As life is too short already, I don’t do mobile games. Just thinking about the amount of combined life lost to Angry Birds makes me a very angry bird. However for those who need to get a life, the Lumia 800 is well connected with the gaming community and offers a direct portal to Xbox live. And if you are really sad and really bored, you can create an Xbox avatar of yourself specifically for the phone. Other more game-enlightened reviewer’s have said the Lumia could well be quite a tool for mobile gaming, so I will nod to their expertise on that one.

Apparently you can also use the Lumia 800 to make phone calls too. I tried this and it worked exceptionally well, pulling a three-bar Vodafone signal right beside an iPhone 4S showing two bars. A drive by test through the local signal backstop village did drop a call but only between the bakery and the post office before the signal was found again. By comparison the iPhone 4 simply couldn’t find a signal in the same county and the 4S is only marginally better.

Rounding up

So does this phoenix get airborne enough to save it from a baked backside? Well, yes it just about does. The screen is superb despite the resolution and the mango favoured Windows OS is very sweet indeed. The MS Office suite will certainly appeal to those who live and die by the PowerPoint slide or Excel spreadsheet and the Nokia add-ons work a treat. If you are the sort of person seriously into social networking the People hub is an exciting way of bringing a number of social steams together in one place at one time.

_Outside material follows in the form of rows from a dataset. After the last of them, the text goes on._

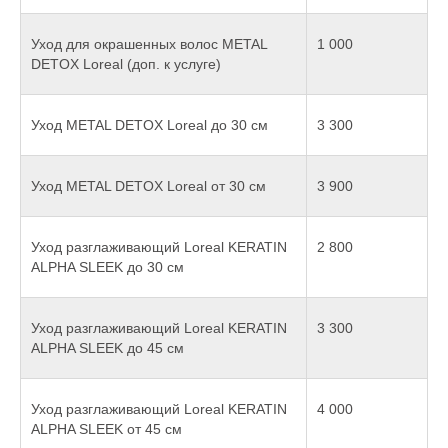
Уход для окрашенных волос METAL
1 000
DETOX Loreal (доп. к услуге)
Уход METAL DETOX Loreal до 30 см
3 300
Уход METAL DETOX Loreal от 30 см
3 900
Уход разглаживающий Loreal KERATIN
2 800
ALPHA SLEEK до 30 см
Уход разглаживающий Loreal KERATIN
3 300
ALPHA SLEEK до 45 см
Уход разглаживающий Loreal KERATIN
4 000
ALPHA SLEEK от 45 см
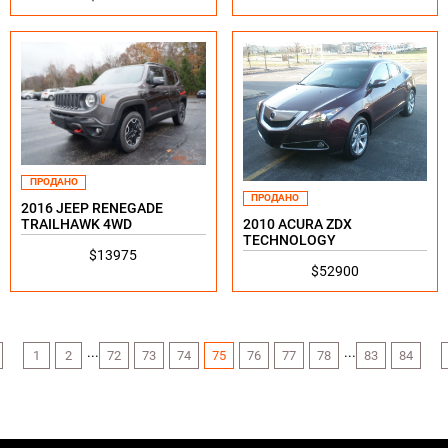
ПРОДАНО
ПРОДАНО
2016 JEEP RENEGADE
2010 ACURA ZDX
TRAILHAWK 4WD
TECHNOLOGY
$13975
$52900
...
...
1
2
72
73
74
75
76
77
78
83
84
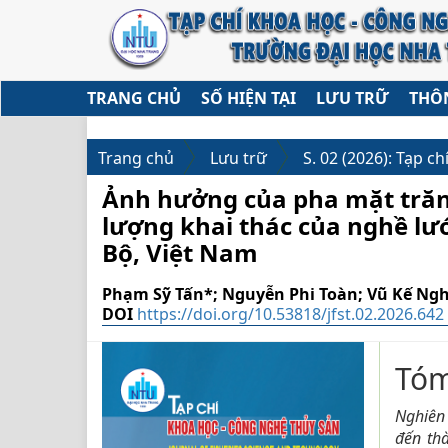
##plugins.themes.huaf_theme.accessible_menu.label##
##plugins.themes.huaf_theme.accessible_menu.main
##plugins.themes.huaf_theme.accessible_menu.main
##plugins.themes.huaf_theme.accessible_menu.side
TRANG CHỦ
SỐ HIỆN TẠI
LƯU TRỮ
THÔ
Trang chủ
Lưu trữ
S. 02 (2026): Tạp ch
Ảnh hưởng của pha mặt tră
lượng khai thác của nghề lư
Bộ, Việt Nam
Phạm Sỹ Tấn*; Nguyễn Phi Toàn; Vũ Kế Ng
DOI
https://doi.org/10.53818/jfst.02.2026.642
##plugins.themes.huaf_
##p
Tóm
Nghiên
đến thà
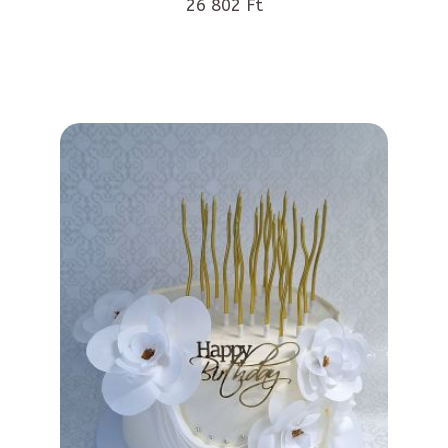
26 802 Ft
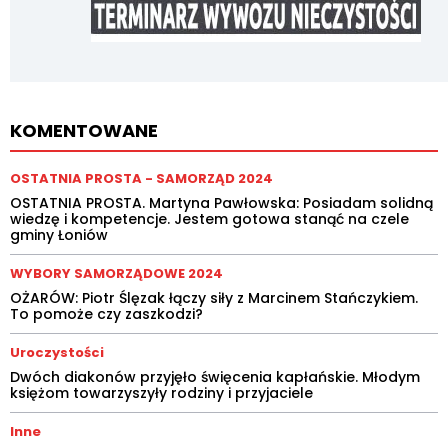
KOMENTOWANE
OSTATNIA PROSTA - SAMORZĄD 2024
OSTATNIA PROSTA. Martyna Pawłowska: Posiadam solidną
wiedzę i kompetencje. Jestem gotowa stanąć na czele
gminy Łoniów
WYBORY SAMORZĄDOWE 2024
OŻARÓW: Piotr Ślęzak łączy siły z Marcinem Stańczykiem.
To pomoże czy zaszkodzi?
Uroczystości
Dwóch diakonów przyjęło święcenia kapłańskie. Młodym
księżom towarzyszyły rodziny i przyjaciele
Inne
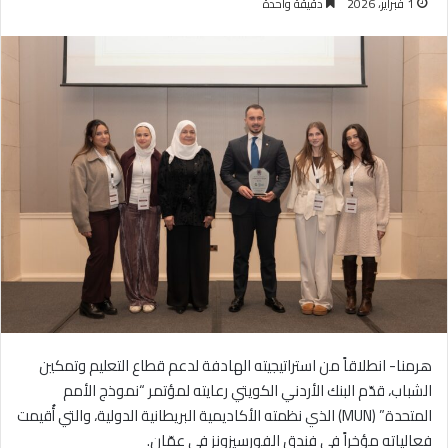
1 فبراير، 2026
دقيقة واحدة
هرمنا- انطلاقاً من استراتيجيته الهادفة لدعم قطاع التعليم وتمكين
الشباب، قدّم البنك الأردني الكويتي رعايته لمؤتمر “نموذج الأمم
المتحدة” (MUN) الذي نظمته الأكاديمية البريطانية الدولية، والتي أُقيمت
فعالياته مؤخراً في فندق الفورسيزونز في عمّان.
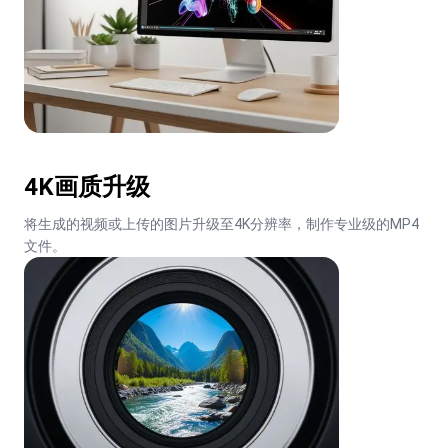
4K画质升级
将生成的视频或上传的图片升级至4K分辨率，制作专业级的MP4
文件。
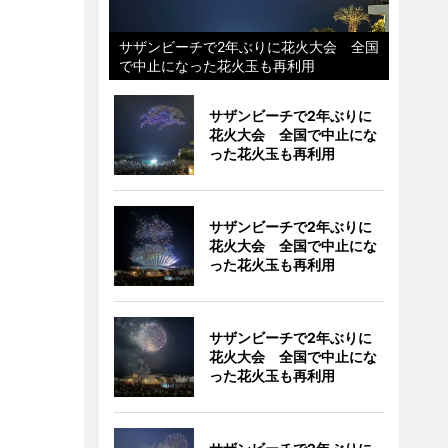
サザンビーチで2年ぶりに花火大会 全国
で中止になった花火玉も再利用
サザンビーチで2年ぶりに
花火大会 全国で中止にな
った花火玉も再利用
サザンビーチで2年ぶりに
花火大会 全国で中止にな
った花火玉も再利用
サザンビーチで2年ぶりに
花火大会 全国で中止にな
った花火玉も再利用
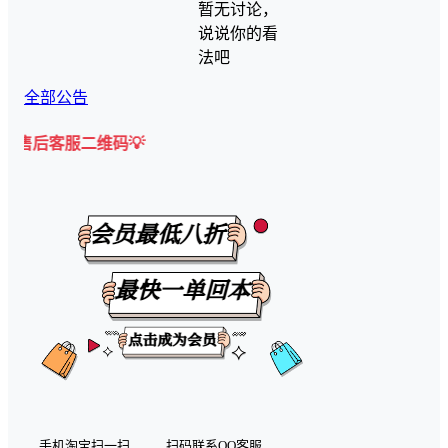
暂无讨论，
说说你的看
法吧
全部公告
客服二维码💡
手机淘宝扫一扫
扫码联系QQ客服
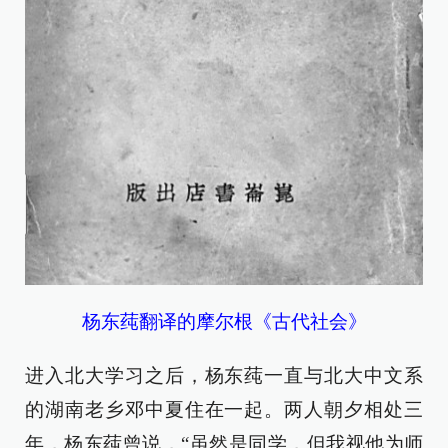
杨东莼翻译的摩尔根《古代社会》
进入北大学习之后，杨东莼一直与北大中文系
的湖南老乡邓中夏住在一起。两人朝夕相处三
年，杨东莼曾说，“虽然是同学，但我视他为师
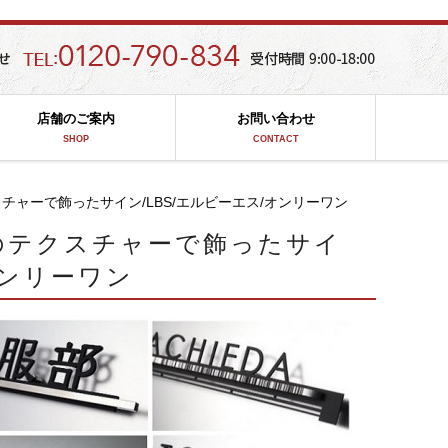
店舗のご案内
お問い合わせ
SHOP
CONTACT
ャーで飾ったサイン/LBS/エルビーエス/オンリーワン
のテクスチャーで飾ったサイ
オンリーワン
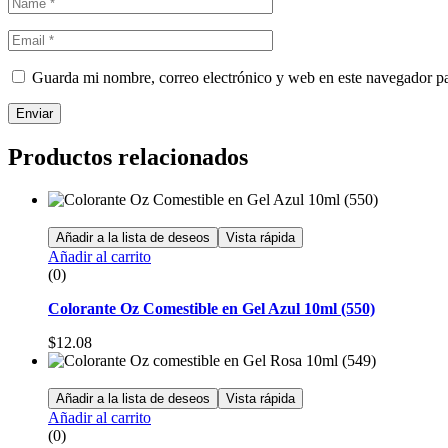
Guarda mi nombre, correo electrónico y web en este navegador p
Enviar
Productos relacionados
Añadir a la lista de deseos
Vista rápida
Añadir al carrito
(0)
Colorante Oz Comestible en Gel Azul 10ml (550)
$
12.08
Añadir a la lista de deseos
Vista rápida
Añadir al carrito
(0)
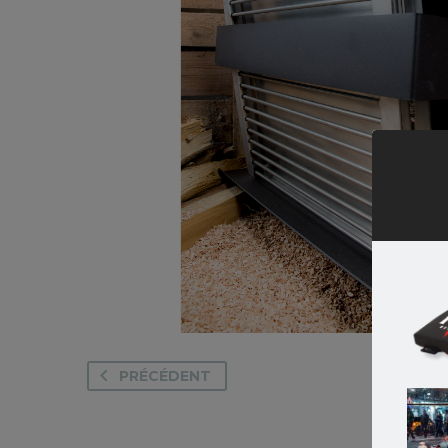
PRÉCÉDENT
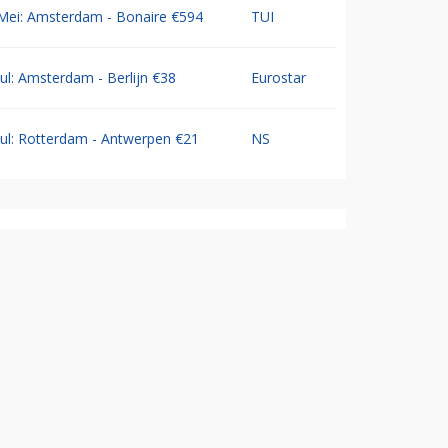
Mei: Amsterdam - Bonaire €594
TUI
Jul: Amsterdam - Berlijn €38
Eurostar
Jul: Rotterdam - Antwerpen €21
NS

On the downside it’s not cheap, close to the same prices as the more powerful processor and better screen equipped iPhone 4S. Moreover, the button positioning is a serious issue for me, the Lumia’s imaging ability is a long way from living up to its Carl Zeiss billing and the limited memory is just rubbish. With 100 GB of music sat on my PC even a 64 GB iPhone 4S is a bit limiting, making the Lumia 800’s 16 GB and lack of expansion a deal breaker for me.

So there you are. If you a crusty-old, non-gaming, music junkie who spends a lot of time in phone signal wilderness with a decent DSC in your back pocket, the Lumia 800 is not for you. If on the other hand you love social networking, games and streaming media, it is serious contender against models from Apple, Samsung and HTC.

Posted in Nokia | 2 Comments

2 Responses to Nokia Lumia 800 Review

  1. Andres says:

    Not bad, but hardly enough to make me want to give up the android app lovelies that google throws at me.
    Maybe v2 will be better and v3 the one you’ll actually want (in classic MS style).

    And disappointed with this page. The section title “Reviewer Rating” had me reaching for my thesaurus (Style? Build…..?) until I realised it was their rating of the phone.

    • piccybird says:

      My last Windows OS phone ran Windows CE. ( The many hours of playing Sim City 2000 :) ) Windows mobile OS has changed a lot since then. I suspect that people will not want to move away from their current OS be it Android / iOS. Particularly if a lot of Apps have been purchased. This Nokia is a nice phone it will be interesting to see how well it picks up.

      Thanks for the comment about the Reviewer Rating. We’ve added a descriptive line above the ratings table to make it clear the items are the breakdown of the overall phone rating. We hope this makes it clearer.